Now, as I managed to regain enough moxie to mention that I was opposed to meds of any kind, I found myself explaining that I was nervous about side-effects, to the point of distraction, probably not the best approach, since that point of distraction appeared to have different thresholds, at different times. I said side effects are too important of an element, for me to put aside, and that too often the meds prescribed by doctors, ended up causing just as serious pain, as the original malady.
When pressured for specifics, I mentioned the ability to remain physically close to Annie, because that was an important aspect of our relationship.
Dr. G surprised me by asking, “Why is this so important to you? That you not lose this ability to be physically close?”
My initial fleeting thought was, “It figures that I would have to explain this to you,” but that was balanced by the cerebral part of me that said, “Slow down, get your game brain on, and take the question seriously.” Why was he asking it? Was he thinking that a temporary hiatus was involved, while we sorted this whole mental business out, in which case I was less antagonistic, or was he suggesting something more long-term? That was the question, but I could not sort it all out at the time; I had to wait until I started to pound on my computer keys. That’s when my mind goes to work, on the job of sorting and classifying, and making some sense out of it all. I sure do not do so consistently with my mouth.
All my mouth does is get me into trouble. This time I responded carefully, and did OK. “Annie is the whole reason I am here. I am trying to save my marriage. I do not believe that it is important that I actually perform the act of making love, but I do believe it is important that I be able to if we want.” There, that would have to do, until a week from Friday, which is when we are scheduled to meet again, this time in Mendocino, where Dr. G also has an office.

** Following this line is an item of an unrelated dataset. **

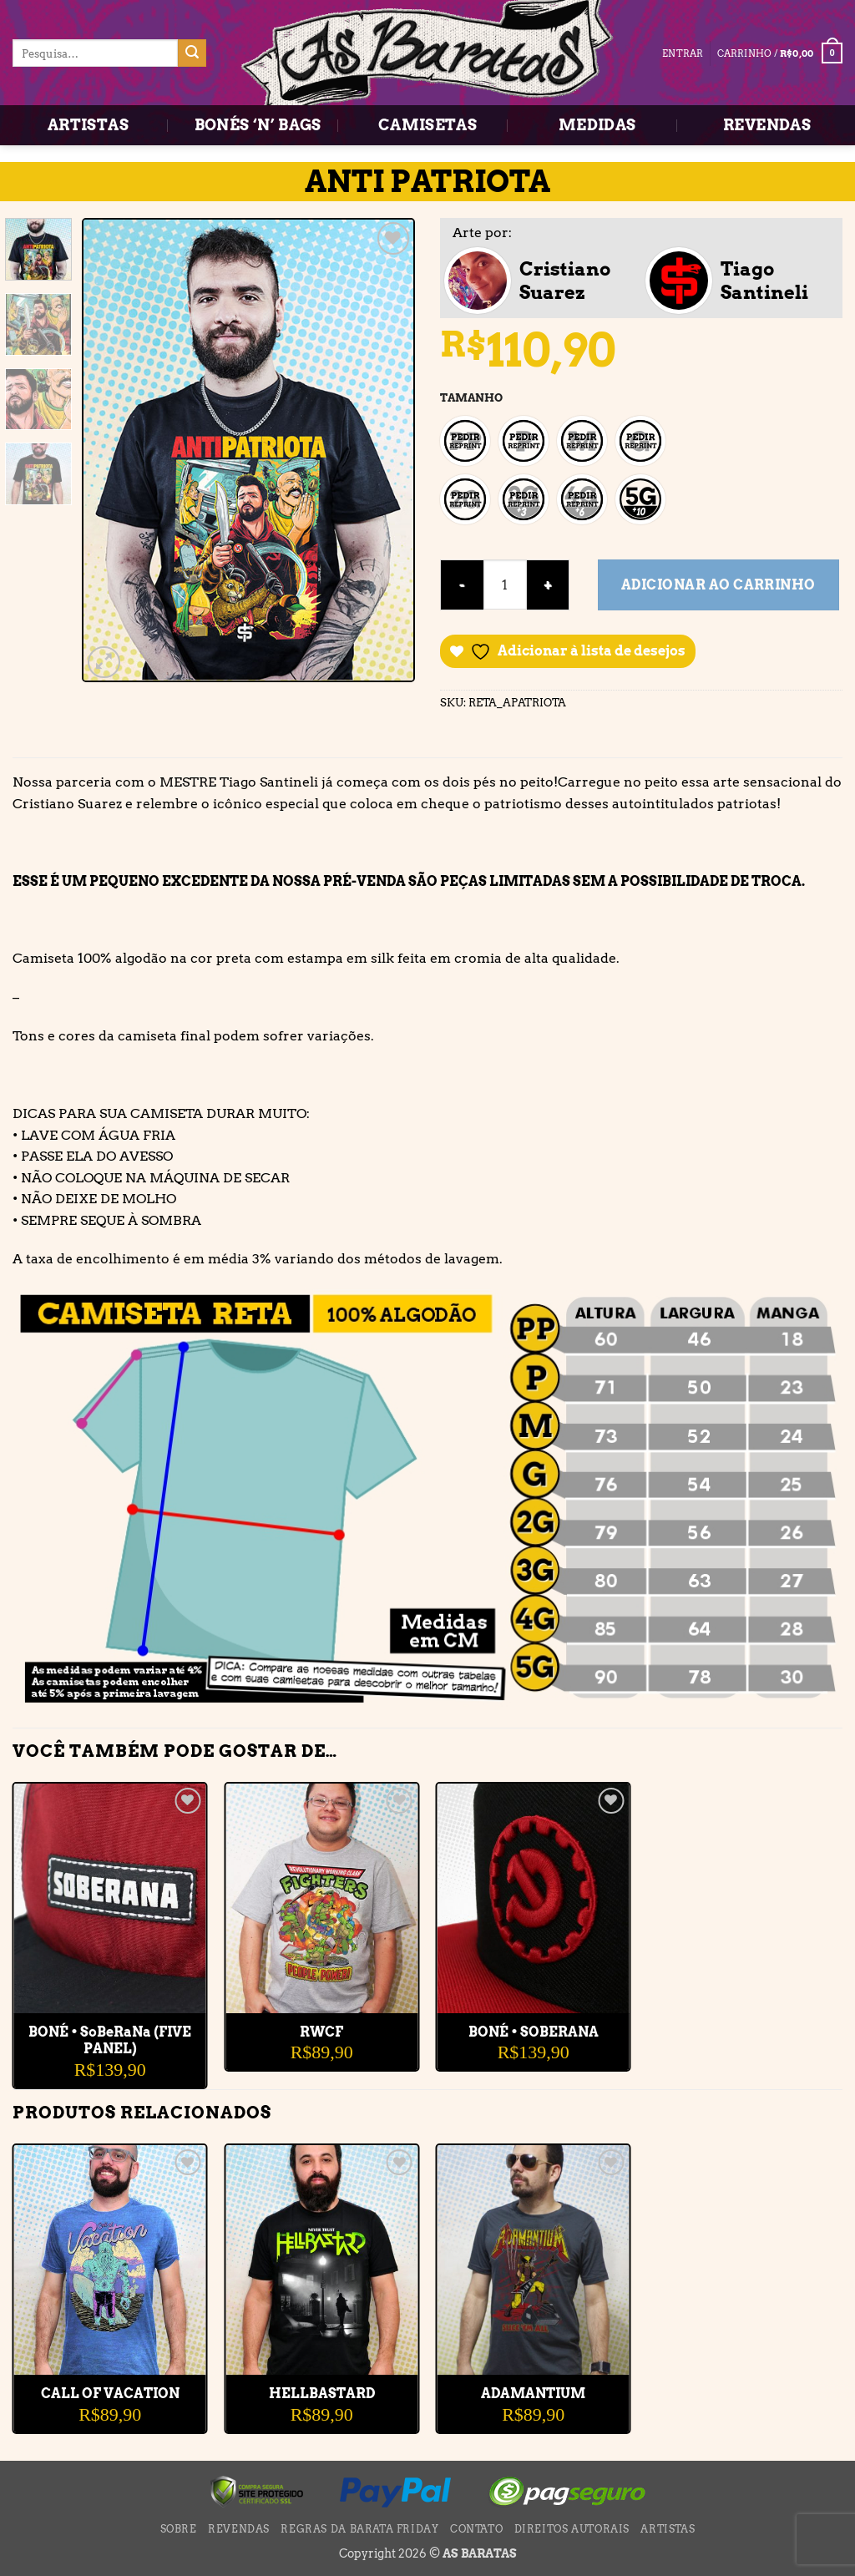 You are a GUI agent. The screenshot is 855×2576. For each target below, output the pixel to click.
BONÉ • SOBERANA (533, 2032)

Later, when Annie and I were hashing over things, still one more time, she wanted to say something, and even tried twice, biting off her words in mid-stream. Finally, after staring off dreamily for a moment, she said slowly and distinctly, “You keep saying you are in therapy because of me, and because you want to save your marriage. But that is the wrong approach, if you are really going to get anything out of this. It has to be about you, Mark, and not about me.”
I understood what she was saying, and amended my statement to, “Yes, of course, you are right. What I mean is our marriage is the catalyst for getting the process under way. The goal is to get a diagnosis of me out of this therapy. Whether or not I agree with it, is an entirely different thing.” Her point was registered, delivered and signed for.
Until a week from Friday then, I will mull it all over, and try to make some sense out of it all, before I occupy the hot seat again. Maybe I can find some way to cool the emotional engines down and with them, the hot seat too.